== THE DATA ==

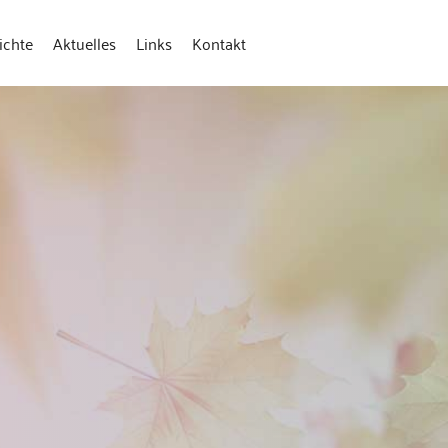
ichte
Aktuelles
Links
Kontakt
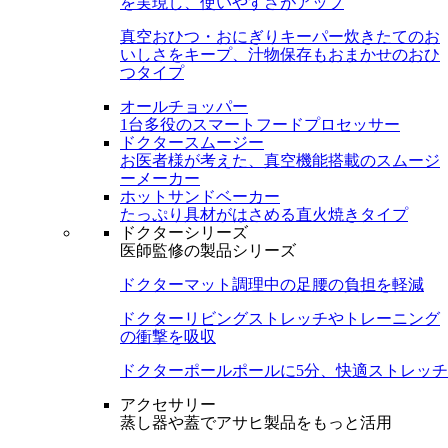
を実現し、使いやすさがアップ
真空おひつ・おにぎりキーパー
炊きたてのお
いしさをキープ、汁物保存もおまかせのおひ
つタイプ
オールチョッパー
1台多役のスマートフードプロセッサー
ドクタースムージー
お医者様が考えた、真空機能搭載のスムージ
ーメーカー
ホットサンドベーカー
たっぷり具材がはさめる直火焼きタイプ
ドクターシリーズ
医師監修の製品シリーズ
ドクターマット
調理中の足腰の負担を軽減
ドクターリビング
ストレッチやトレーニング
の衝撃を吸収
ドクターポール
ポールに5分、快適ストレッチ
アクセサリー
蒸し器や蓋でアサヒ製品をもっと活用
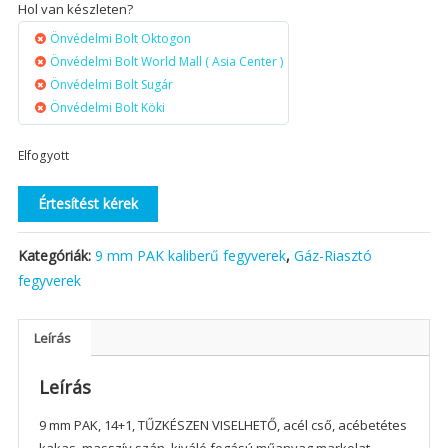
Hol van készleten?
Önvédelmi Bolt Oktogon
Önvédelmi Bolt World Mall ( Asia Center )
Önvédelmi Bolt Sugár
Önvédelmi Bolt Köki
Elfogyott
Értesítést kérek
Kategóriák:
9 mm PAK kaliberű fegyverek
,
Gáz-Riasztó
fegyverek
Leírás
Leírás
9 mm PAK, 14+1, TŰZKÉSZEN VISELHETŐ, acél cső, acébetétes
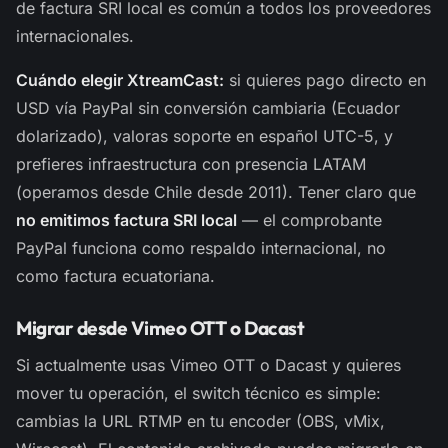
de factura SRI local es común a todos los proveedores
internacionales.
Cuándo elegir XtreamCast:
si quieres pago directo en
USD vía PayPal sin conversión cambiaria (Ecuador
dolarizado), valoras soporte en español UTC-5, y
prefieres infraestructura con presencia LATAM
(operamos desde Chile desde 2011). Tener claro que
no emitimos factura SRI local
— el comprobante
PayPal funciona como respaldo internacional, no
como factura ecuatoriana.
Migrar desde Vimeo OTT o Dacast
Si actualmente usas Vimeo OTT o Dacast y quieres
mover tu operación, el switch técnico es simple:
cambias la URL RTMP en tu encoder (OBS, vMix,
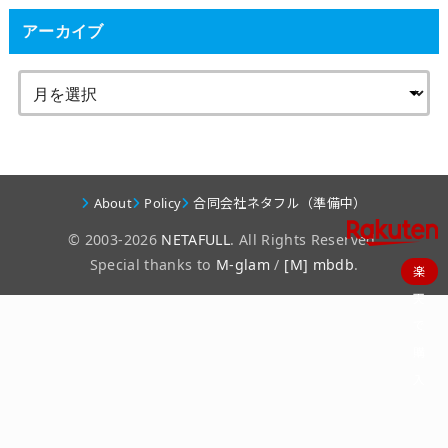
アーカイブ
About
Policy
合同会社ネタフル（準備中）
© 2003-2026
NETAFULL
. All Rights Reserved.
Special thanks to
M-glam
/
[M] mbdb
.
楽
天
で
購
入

===

• EXERCISE PROMPT
Except for the pictures, copy the material above exactly.

• RESPONSE TO THE EXERCISE
ichte
Aktuelles
Links
Kontakt
を実現し、使いやすさがアップ
真空おひつ・おにぎりキーパー
炊きたてのお
いしさをキープ、汁物保存もおまかせのおひ
つタイプ
オールチョッパー
1台多役のスマートフードプロセッサー
ドクタースムージー
お医者様が考えた、真空機能搭載のスムージ
ーメーカー
ホットサンドベーカー
たっぷり具材がはさめる直火焼きタイプ
ドクターシリーズ
医師監修の製品シリーズ
ドクターマット
調理中の足腰の負担を軽減
ドクターリビング
ストレッチやトレーニング
の衝撃を吸収
ドクターポール
ポールに5分、快適ストレッチ
アクセサリー
蒸し器や蓋でアサヒ製品をもっと活用
Hol van készleten?
Önvédelmi Bolt Oktogon
Önvédelmi Bolt World Mall ( Asia Center )
Önvédelmi Bolt Sugár
Önvédelmi Bolt Köki
Elfogyott
Értesítést kérek
Kategóriák:
9 mm PAK kaliberű fegyverek
,
Gáz-Riasztó
fegyverek
Leírás
Leírás
9 mm PAK, 14+1, TŰZKÉSZEN VISELHETŐ, acél cső, acébetétes
de factura SRI local es común a todos los proveedores
internacionales.
Cuándo elegir XtreamCast:
si quieres pago directo en
USD vía PayPal sin conversión cambiaria (Ecuador
dolarizado), valoras soporte en español UTC-5, y
prefieres infraestructura con presencia LATAM
(operamos desde Chile desde 2011). Tener claro que
no emitimos factura SRI local
— el comprobante
PayPal funciona como respaldo internacional, no
como factura ecuatoriana.
Migrar desde Vimeo OTT o Dacast
Si actualmente usas Vimeo OTT o Dacast y quieres
mover tu operación, el switch técnico es simple:
cambias la URL RTMP en tu encoder (OBS, vMix,
アーカイブ
About
Policy
合同会社ネタフル（準備中）
© 2003-2026
NETAFULL
. All Rights Reserved.
Special thanks to
M-glam
/
[M] mbdb
.
楽
天
で
購
入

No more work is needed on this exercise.